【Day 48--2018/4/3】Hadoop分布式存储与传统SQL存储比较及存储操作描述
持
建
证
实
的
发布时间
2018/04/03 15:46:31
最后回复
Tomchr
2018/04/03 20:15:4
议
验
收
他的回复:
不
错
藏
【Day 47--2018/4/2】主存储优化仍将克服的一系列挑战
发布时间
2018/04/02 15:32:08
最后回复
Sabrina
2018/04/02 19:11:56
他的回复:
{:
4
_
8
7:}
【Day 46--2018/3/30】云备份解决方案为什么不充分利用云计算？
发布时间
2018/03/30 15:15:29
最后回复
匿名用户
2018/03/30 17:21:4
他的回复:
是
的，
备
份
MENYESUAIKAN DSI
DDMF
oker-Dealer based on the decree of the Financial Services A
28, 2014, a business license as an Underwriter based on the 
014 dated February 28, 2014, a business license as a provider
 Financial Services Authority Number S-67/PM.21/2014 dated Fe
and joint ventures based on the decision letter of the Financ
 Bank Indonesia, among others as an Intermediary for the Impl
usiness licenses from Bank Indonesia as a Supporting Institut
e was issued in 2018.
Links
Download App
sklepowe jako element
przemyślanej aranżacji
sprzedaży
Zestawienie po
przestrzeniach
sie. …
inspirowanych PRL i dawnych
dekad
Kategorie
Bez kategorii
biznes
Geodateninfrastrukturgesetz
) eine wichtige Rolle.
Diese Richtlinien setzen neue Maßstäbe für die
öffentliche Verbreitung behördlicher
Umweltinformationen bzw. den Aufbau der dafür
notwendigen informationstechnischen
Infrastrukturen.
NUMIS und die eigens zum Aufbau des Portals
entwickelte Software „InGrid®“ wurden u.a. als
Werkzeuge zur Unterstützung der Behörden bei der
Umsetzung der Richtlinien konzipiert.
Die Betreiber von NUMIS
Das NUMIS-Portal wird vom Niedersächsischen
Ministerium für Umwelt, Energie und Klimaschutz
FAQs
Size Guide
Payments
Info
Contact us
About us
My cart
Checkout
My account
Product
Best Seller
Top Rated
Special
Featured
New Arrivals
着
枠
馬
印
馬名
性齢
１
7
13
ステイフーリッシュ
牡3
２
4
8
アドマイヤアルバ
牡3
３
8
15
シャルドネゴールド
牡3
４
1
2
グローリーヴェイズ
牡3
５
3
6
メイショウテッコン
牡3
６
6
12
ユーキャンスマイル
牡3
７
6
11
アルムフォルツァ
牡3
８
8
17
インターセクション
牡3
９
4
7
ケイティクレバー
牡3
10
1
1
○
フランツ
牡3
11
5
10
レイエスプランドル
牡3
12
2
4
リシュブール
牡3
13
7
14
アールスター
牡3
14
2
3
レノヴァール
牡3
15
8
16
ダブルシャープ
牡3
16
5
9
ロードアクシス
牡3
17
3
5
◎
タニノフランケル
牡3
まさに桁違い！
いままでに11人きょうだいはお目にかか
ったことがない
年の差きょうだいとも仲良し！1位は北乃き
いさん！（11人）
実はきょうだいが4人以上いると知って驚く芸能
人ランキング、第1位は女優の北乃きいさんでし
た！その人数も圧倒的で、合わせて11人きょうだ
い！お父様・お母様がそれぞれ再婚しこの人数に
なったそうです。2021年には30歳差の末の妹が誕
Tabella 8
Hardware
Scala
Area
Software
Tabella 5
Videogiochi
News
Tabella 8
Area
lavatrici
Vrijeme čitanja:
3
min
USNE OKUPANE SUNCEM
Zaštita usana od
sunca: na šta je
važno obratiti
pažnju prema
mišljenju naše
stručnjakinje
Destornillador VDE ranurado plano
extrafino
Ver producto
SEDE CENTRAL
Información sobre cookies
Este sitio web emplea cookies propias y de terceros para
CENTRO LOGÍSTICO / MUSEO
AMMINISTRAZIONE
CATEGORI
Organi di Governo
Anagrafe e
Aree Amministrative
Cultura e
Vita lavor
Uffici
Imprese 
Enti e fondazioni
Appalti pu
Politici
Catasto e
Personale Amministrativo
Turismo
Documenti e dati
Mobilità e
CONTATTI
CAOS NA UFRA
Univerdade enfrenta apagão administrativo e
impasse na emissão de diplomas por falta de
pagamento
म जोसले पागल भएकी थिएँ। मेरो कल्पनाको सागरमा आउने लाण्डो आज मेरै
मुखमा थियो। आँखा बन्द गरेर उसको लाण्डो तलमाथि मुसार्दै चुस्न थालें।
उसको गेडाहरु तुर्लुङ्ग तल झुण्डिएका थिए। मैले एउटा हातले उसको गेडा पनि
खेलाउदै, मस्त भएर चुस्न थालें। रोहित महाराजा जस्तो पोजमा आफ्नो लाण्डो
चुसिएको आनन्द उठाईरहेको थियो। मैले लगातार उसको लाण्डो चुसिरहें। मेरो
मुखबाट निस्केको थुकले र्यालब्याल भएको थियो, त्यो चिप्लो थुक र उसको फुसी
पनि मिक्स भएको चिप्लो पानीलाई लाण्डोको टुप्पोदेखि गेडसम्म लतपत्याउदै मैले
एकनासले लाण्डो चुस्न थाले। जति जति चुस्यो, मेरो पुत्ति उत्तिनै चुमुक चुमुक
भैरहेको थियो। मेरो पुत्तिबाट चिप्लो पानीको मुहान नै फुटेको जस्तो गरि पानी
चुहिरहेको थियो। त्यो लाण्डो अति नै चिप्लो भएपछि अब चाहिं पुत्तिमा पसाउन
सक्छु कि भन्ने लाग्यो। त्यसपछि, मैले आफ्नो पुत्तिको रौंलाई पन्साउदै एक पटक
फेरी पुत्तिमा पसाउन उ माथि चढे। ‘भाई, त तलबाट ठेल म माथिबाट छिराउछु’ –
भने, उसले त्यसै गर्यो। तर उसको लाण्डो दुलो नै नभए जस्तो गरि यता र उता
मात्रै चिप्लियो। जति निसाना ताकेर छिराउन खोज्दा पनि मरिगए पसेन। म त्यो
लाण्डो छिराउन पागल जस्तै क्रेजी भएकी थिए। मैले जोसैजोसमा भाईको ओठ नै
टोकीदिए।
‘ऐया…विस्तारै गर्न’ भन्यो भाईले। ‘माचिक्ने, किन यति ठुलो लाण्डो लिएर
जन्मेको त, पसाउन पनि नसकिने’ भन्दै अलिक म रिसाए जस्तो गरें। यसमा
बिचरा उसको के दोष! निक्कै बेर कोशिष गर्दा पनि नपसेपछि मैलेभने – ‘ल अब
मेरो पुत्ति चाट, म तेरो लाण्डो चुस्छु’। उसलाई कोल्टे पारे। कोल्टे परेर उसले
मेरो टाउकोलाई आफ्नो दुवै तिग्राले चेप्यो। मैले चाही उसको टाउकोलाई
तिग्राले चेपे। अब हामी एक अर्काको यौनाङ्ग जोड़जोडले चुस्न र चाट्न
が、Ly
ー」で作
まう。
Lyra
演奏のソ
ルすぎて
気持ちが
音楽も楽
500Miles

==================================================

Aim of the task:
Note how many lines in the listing above contain the word "Bank" and give only that number.

Your response:
2